Each line of the material below should be reproduced exactly.
- - - -
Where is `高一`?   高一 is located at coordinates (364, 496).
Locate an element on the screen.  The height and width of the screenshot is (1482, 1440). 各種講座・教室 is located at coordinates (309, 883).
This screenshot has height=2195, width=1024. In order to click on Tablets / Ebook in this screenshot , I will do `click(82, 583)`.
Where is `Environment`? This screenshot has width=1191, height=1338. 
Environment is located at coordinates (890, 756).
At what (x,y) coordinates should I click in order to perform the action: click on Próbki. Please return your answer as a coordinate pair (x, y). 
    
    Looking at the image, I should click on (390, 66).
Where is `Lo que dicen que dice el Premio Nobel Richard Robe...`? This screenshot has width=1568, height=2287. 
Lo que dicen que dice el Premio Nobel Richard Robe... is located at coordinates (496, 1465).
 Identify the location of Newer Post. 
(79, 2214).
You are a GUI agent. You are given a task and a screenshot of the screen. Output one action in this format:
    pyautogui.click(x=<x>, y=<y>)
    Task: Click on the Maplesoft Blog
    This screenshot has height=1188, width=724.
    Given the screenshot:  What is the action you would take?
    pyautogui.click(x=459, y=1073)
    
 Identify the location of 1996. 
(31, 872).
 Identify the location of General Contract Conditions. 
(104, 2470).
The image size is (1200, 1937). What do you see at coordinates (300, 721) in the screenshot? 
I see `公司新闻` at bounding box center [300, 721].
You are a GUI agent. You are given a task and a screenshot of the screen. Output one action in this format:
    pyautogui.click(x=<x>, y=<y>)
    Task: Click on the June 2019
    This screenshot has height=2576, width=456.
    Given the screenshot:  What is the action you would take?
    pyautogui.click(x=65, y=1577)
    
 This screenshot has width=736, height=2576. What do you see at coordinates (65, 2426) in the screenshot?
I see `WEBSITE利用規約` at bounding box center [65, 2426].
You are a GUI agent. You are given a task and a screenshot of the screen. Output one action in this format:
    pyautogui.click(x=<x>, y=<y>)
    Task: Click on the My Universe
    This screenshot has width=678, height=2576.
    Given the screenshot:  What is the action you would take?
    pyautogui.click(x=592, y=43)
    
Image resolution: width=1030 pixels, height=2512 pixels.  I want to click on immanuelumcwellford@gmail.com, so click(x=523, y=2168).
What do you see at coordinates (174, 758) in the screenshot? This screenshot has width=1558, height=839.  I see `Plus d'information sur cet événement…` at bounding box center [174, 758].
- - - -
» **TASK OUTPUT**
Where is `高一`?   高一 is located at coordinates (364, 496).
Locate an element on the screen.  The height and width of the screenshot is (1482, 1440). 各種講座・教室 is located at coordinates (309, 883).
This screenshot has height=2195, width=1024. In order to click on Tablets / Ebook in this screenshot , I will do `click(82, 583)`.
Where is `Environment`? This screenshot has width=1191, height=1338. 
Environment is located at coordinates (890, 756).
At what (x,y) coordinates should I click in order to perform the action: click on Próbki. Please return your answer as a coordinate pair (x, y). 
    
    Looking at the image, I should click on (390, 66).
Where is `Lo que dicen que dice el Premio Nobel Richard Robe...`? This screenshot has width=1568, height=2287. 
Lo que dicen que dice el Premio Nobel Richard Robe... is located at coordinates (496, 1465).
 Identify the location of Newer Post. 
(79, 2214).
You are a GUI agent. You are given a task and a screenshot of the screen. Output one action in this format:
    pyautogui.click(x=<x>, y=<y>)
    Task: Click on the Maplesoft Blog
    This screenshot has height=1188, width=724.
    Given the screenshot:  What is the action you would take?
    pyautogui.click(x=459, y=1073)
    
 Identify the location of 1996. 
(31, 872).
 Identify the location of General Contract Conditions. 
(104, 2470).
The image size is (1200, 1937). What do you see at coordinates (300, 721) in the screenshot? 
I see `公司新闻` at bounding box center [300, 721].
You are a GUI agent. You are given a task and a screenshot of the screen. Output one action in this format:
    pyautogui.click(x=<x>, y=<y>)
    Task: Click on the June 2019
    This screenshot has height=2576, width=456.
    Given the screenshot:  What is the action you would take?
    pyautogui.click(x=65, y=1577)
    
 This screenshot has width=736, height=2576. What do you see at coordinates (65, 2426) in the screenshot?
I see `WEBSITE利用規約` at bounding box center [65, 2426].
You are a GUI agent. You are given a task and a screenshot of the screen. Output one action in this format:
    pyautogui.click(x=<x>, y=<y>)
    Task: Click on the My Universe
    This screenshot has width=678, height=2576.
    Given the screenshot:  What is the action you would take?
    pyautogui.click(x=592, y=43)
    
Image resolution: width=1030 pixels, height=2512 pixels.  I want to click on immanuelumcwellford@gmail.com, so click(x=523, y=2168).
What do you see at coordinates (174, 758) in the screenshot? This screenshot has width=1558, height=839.  I see `Plus d'information sur cet événement…` at bounding box center [174, 758].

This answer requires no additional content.